The paper announced the decision on Sunday afternoon, explaining that an article published in the paper that very morning had fallen short of their own standards, that it had put at risk the good relations that exist between Tanzania and Rwanda. They also offered personal apologies to Presidents John Magufuli of Tanzania and Paul Kagame of Rwanda for having published the article.
The government issued a statement welcoming the paper’s decision. It came with a clear message to the Tanzanian press: “We must remind ourselves, journalism is more than a business, it is a profession, and so you have a major responsibility to respect journalistic ethics and accountability.”
The paper’s offending article discusses President Magufuli’s reaction to calls for him to stay in office beyond two five-year terms. The President recently dismissed such suggestions as unconstitutional, which was widely covered in the Tanzanian media.
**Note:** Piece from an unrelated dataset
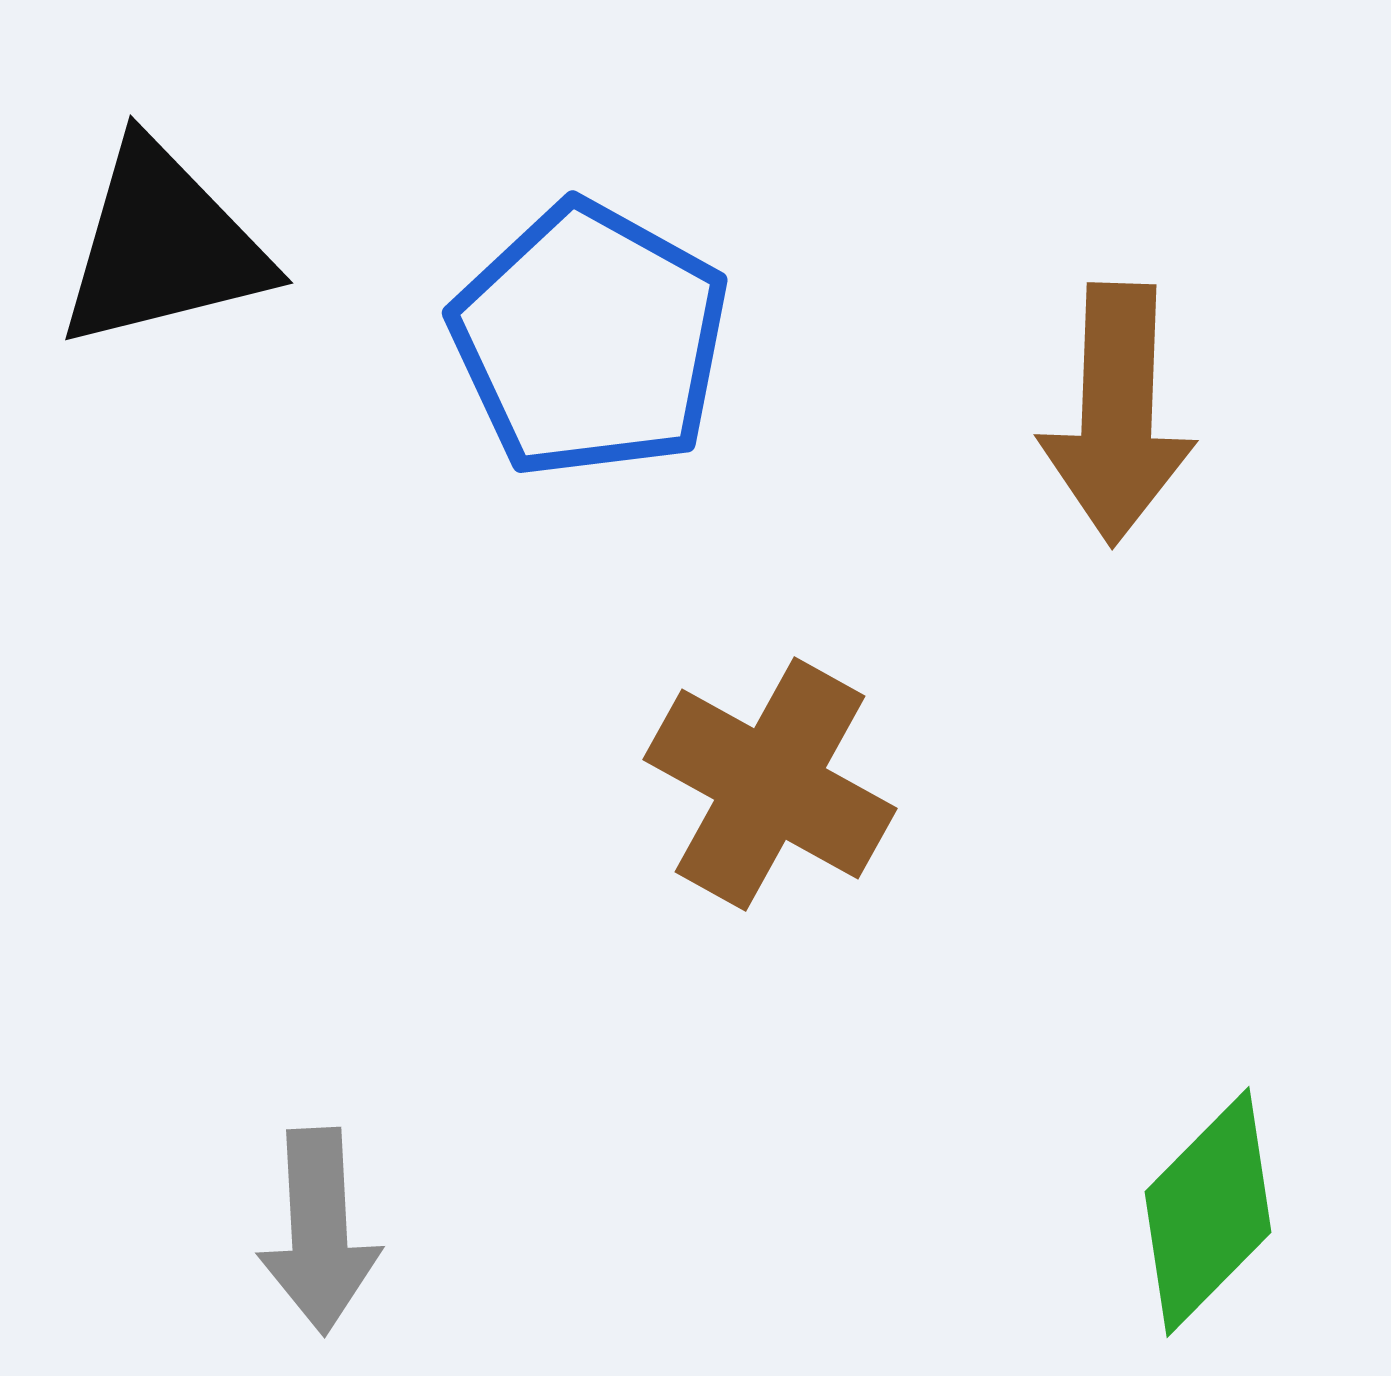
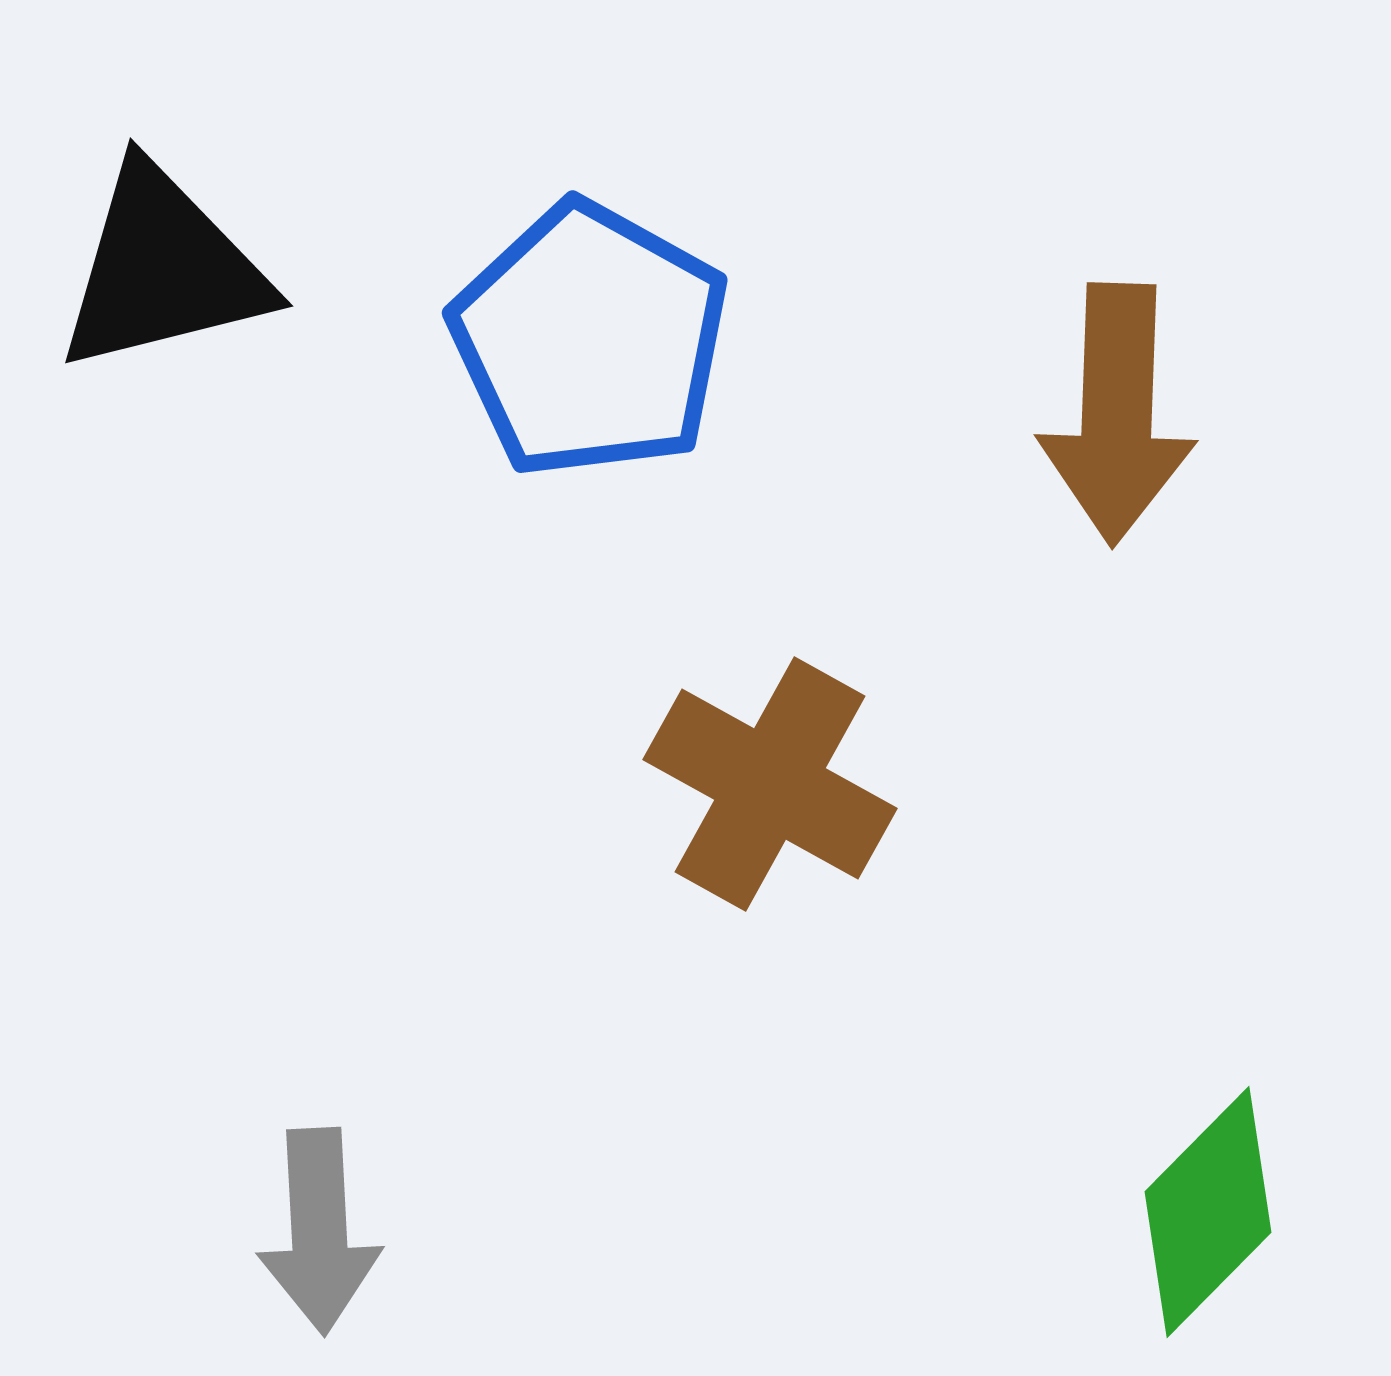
black triangle: moved 23 px down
“JPM akerwa wanaomtaka adumu urais kama Kagame,” ran the headline: Magufuli disappointed by those who want him to stay in office like Kagame. The article ends with a description of changes made to term limit laws in Rwanda and Burundi in recent years. With Kagame visiting Tanzania right now, there is some sensitivity in the timing: drawing attention to the difference between Tanzania and Rwanda’s positions might embarrass one or both presidents.
Since it has come up, lets indulge in a brief digression on term limits – a topic which for many years has been beyond discussion in Tanzania. Each time an incumbent president reached the end of their second term, the international press would express first doubt, then surprise, then praise when the outgoing president made no attempt to change the rules or block the handover to their successor. Tanzanians would only shrug: it simply wasn’t an issue. Unlike in Rwanda.
There are signs that this is no longer the case. CCM politicians and other have made several calls for changes in recent months, which the President has dismissed. In most cases, the suggestion is that the length of the presidential term could be increased from 5-7 years. But some are also asking whether the President might be looking for a way to stay in office beyond two terms. Answers are often uncertain.
Lets get back, though, to the main issue at hand – Nipashe Jumapili’s self-imposed suspension. Self-censorship has always been part of the media. All over the world, editors and their advisors make daily decisions about what they should or should not print. Sometimes, whether for legal or political reasons or something else entirely, they decide it’s not worth the risk.
But too much self-censorship becomes a cause for concern. When editors are fearful, important stories never see the light of day, and democracy recedes a little further into the darkness.
And has there ever been such a extensive and transparent act of self-censorship as suspending your own newspaper for three months?
The Monday issue of Nipashe – the suspended paper’s weekday sister paper – has two prominent stories on its front page. The first – “Kumradhi Rais Magufuli, Paul Kagame wa Rwanda” – addresses the matter directly: Asking forgiveness from President Magufuli, Paul Kagame of Rwanda. The second is hardly any more subtle: “Neema tano ziara Kagame Tanzania” – Five good things from Kagame’s visit to Tanzania.
It brings to mind a medieval court, where a courtier finds they have inadvertently insulted the King. Rather than wait for the King to have their head removed, the courtier rushes to prove their remorse by subjecting themself to brutal punishment, hoping to earn the King’s mercy.
The suspension may have been decided by the media house’s own management in an extreme case of anticipatory obedience. Or it may have been “negotiated” by a grovelling editor or proprietor, hoping to escape a longer or more comprehensive punishment. Sunday papers make little money and have little influence in Tanzania: the weekday version is what matters.
Might it be possible that this shouldn’t be considered a case of self-censorship at all?